Question

For the following exercises, use the spinner in Figure 1.

What is the probability of landing on anything other than blue or an odd number? 

Answer 1

Consider the spinner given in the text book. The spinner consists of seven colored sections and each section is labeled by a number.

The sample space for the given experiment is,

S = {B1, P2, G3, B4, R5, O6, Y7}

Hence, n(S) = 7

 

Assume that E represents the event of landing on an odd number. Then,

E = {B1, G3, R5, Y7}

Hence, n(E) = 4

 

Use the formula of probability of an event E,

P(E) = n(E)/n(S) ...... (1)

 

Using formula (1) P(E) = n(E)/n(S), the probability of landing on an odd number will be,

P(E) = 4/7

 

Assume that F represents the event of landing on blue.

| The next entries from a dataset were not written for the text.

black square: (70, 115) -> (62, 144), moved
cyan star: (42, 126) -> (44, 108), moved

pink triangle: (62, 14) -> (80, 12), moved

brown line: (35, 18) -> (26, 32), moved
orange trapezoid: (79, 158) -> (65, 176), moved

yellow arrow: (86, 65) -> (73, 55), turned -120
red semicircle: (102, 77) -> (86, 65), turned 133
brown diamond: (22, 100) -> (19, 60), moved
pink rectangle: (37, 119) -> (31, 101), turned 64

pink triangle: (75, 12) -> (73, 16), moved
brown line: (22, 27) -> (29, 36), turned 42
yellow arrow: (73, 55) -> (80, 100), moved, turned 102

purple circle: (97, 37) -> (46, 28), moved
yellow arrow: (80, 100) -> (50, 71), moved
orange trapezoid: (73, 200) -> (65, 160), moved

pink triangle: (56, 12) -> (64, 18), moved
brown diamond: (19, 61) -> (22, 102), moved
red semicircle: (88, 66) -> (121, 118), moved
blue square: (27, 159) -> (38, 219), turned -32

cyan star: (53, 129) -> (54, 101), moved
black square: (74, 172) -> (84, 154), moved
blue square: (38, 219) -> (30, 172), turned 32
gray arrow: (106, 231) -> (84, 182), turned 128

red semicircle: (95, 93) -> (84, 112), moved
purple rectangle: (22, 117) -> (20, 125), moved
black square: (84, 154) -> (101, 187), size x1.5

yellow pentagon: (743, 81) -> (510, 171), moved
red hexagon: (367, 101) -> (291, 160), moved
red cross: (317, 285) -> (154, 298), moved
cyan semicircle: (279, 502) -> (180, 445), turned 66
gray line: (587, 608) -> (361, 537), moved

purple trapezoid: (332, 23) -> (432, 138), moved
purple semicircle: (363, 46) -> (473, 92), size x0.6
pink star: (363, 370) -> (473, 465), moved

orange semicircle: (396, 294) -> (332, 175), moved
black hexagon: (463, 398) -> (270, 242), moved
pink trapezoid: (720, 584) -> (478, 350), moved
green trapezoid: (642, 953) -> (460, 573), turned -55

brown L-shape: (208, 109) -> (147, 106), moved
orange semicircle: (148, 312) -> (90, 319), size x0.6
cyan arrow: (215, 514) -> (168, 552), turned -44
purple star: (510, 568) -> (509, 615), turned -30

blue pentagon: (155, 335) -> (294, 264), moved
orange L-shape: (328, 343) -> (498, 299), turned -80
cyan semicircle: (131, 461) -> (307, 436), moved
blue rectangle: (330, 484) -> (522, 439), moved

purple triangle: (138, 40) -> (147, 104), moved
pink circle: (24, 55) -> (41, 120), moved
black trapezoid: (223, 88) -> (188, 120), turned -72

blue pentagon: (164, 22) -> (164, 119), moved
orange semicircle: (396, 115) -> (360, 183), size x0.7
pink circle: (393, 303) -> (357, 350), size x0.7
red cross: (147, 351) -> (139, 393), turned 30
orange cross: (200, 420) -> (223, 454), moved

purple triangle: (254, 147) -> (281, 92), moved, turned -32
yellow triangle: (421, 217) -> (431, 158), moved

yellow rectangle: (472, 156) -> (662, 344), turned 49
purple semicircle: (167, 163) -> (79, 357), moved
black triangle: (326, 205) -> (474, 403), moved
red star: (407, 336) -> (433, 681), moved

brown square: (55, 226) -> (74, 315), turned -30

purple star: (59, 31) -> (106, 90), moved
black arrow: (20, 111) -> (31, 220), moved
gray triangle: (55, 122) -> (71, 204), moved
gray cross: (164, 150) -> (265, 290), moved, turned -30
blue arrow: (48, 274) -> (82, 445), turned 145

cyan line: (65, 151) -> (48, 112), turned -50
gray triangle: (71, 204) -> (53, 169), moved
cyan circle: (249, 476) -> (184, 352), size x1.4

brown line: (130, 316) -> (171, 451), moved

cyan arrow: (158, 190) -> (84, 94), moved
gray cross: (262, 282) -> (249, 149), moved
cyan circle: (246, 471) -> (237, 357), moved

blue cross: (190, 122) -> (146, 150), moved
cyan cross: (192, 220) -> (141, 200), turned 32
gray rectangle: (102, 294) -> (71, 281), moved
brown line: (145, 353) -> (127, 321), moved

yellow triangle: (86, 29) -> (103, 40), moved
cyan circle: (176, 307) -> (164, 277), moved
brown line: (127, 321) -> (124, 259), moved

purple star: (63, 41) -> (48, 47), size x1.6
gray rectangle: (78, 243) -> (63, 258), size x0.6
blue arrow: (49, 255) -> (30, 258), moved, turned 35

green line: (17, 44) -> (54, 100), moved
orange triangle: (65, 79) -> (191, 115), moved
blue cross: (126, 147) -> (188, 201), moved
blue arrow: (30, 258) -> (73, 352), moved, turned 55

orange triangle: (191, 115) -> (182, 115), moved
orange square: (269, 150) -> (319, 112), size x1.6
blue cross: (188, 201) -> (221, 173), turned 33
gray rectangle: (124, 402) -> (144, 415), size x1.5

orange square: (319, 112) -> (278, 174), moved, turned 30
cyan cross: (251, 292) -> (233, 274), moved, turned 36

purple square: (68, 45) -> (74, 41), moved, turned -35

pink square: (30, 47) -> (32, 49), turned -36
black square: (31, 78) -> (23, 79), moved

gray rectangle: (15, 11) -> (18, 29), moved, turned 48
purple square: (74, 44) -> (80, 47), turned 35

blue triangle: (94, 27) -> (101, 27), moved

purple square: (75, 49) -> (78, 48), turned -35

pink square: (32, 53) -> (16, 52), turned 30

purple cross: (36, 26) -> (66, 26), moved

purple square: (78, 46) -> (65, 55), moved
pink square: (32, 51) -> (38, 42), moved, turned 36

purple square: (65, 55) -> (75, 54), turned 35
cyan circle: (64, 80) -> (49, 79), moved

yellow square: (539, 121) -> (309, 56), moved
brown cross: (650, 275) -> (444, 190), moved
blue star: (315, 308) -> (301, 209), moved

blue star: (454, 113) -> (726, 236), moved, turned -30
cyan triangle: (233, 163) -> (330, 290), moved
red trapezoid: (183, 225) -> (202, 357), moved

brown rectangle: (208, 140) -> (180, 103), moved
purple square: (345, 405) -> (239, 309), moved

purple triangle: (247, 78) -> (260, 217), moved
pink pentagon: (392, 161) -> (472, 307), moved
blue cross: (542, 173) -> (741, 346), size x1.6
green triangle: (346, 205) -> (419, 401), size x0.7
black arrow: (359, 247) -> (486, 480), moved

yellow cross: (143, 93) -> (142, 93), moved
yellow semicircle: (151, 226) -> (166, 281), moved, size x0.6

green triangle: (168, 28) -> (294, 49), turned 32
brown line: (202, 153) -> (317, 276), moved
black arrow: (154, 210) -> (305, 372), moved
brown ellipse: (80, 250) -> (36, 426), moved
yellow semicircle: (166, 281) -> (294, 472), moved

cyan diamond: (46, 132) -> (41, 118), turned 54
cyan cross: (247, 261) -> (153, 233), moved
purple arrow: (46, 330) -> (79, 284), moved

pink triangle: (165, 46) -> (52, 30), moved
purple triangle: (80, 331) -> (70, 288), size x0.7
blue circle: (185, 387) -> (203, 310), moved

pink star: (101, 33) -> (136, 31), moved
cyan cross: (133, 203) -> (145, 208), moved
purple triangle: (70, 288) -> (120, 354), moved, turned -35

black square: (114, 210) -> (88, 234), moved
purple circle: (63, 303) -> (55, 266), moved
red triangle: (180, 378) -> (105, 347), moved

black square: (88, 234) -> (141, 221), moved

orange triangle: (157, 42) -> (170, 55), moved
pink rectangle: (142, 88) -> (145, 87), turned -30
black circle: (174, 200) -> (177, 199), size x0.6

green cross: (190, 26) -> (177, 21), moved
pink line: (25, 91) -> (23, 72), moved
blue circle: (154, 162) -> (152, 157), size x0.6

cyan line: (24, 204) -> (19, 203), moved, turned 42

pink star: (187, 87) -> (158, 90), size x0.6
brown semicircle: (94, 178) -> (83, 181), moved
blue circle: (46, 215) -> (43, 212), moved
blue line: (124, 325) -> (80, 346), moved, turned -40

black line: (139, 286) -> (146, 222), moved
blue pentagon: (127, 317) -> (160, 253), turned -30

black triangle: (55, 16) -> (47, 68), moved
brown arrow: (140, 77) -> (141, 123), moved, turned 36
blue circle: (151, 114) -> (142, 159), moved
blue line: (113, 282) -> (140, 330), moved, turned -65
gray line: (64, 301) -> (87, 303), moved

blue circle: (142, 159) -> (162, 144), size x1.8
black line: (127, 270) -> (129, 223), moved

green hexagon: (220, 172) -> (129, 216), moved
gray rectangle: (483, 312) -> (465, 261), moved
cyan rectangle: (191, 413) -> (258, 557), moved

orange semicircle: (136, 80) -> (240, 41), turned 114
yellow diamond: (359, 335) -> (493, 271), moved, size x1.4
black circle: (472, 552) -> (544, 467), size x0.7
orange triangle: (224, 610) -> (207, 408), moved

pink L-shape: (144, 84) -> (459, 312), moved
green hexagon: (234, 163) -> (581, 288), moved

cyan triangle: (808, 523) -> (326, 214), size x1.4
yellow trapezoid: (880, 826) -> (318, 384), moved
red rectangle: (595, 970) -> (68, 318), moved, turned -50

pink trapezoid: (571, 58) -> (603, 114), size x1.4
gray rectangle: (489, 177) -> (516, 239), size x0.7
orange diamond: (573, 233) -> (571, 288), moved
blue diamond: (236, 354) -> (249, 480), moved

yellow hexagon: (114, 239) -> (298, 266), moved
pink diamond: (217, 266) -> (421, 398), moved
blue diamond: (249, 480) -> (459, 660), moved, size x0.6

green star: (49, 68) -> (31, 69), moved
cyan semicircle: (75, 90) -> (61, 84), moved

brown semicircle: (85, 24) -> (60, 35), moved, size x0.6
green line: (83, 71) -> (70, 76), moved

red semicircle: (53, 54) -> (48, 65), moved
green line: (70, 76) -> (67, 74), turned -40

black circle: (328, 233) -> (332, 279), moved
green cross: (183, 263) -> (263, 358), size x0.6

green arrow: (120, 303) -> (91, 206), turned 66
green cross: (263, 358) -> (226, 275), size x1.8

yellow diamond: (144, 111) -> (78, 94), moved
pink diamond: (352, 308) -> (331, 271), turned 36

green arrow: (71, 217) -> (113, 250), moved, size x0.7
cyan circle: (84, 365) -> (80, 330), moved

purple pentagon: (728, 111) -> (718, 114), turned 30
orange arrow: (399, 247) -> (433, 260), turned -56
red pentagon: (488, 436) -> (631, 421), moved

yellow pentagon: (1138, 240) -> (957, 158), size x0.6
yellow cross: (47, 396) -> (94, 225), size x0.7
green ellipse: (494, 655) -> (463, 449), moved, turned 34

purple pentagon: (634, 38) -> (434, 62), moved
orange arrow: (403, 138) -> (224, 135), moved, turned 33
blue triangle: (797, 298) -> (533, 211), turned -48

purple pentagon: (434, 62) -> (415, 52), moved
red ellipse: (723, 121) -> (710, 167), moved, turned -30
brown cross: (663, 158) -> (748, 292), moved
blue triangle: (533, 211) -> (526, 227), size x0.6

Then,

F = {B1, B4}

Hence, n(F) = 2

 

Using formula (1) P(E) = n(E)/n(S), the probability of landing on blue will be,

P(F) = 2/7

 

The event E ∩ F represents the event of landing on an odd number and blue. Then,

E ∩ F = {B1}

Hence, n(E ∩ F) = 1

 

Using formula (1) P(E) = n(E)/n(S), the probability of landing on an odd number and blue will be,

n(E ∩ F) = 1/7

 

Use the formula for the probability of the union of any two events,

P(E ∪ F) = P(E) + P(F) – P(E ∩ F) ...... (2)

 

Using formula (2), the probability of landing on an odd number or blue will be,

P(E ∪ F) = 4/7 + 2/7 – 1/7

              = 5/7

 

Use the complement law for the probability,

P(E\') = 1 – P(E) ...... (3)

 

Using formula (3), the probability of landing on anything other than odd number or blue will be,

P(E ∪ F)\' = 1 – P(E ∪ F)

               = 1 – 5/7

               = 2/7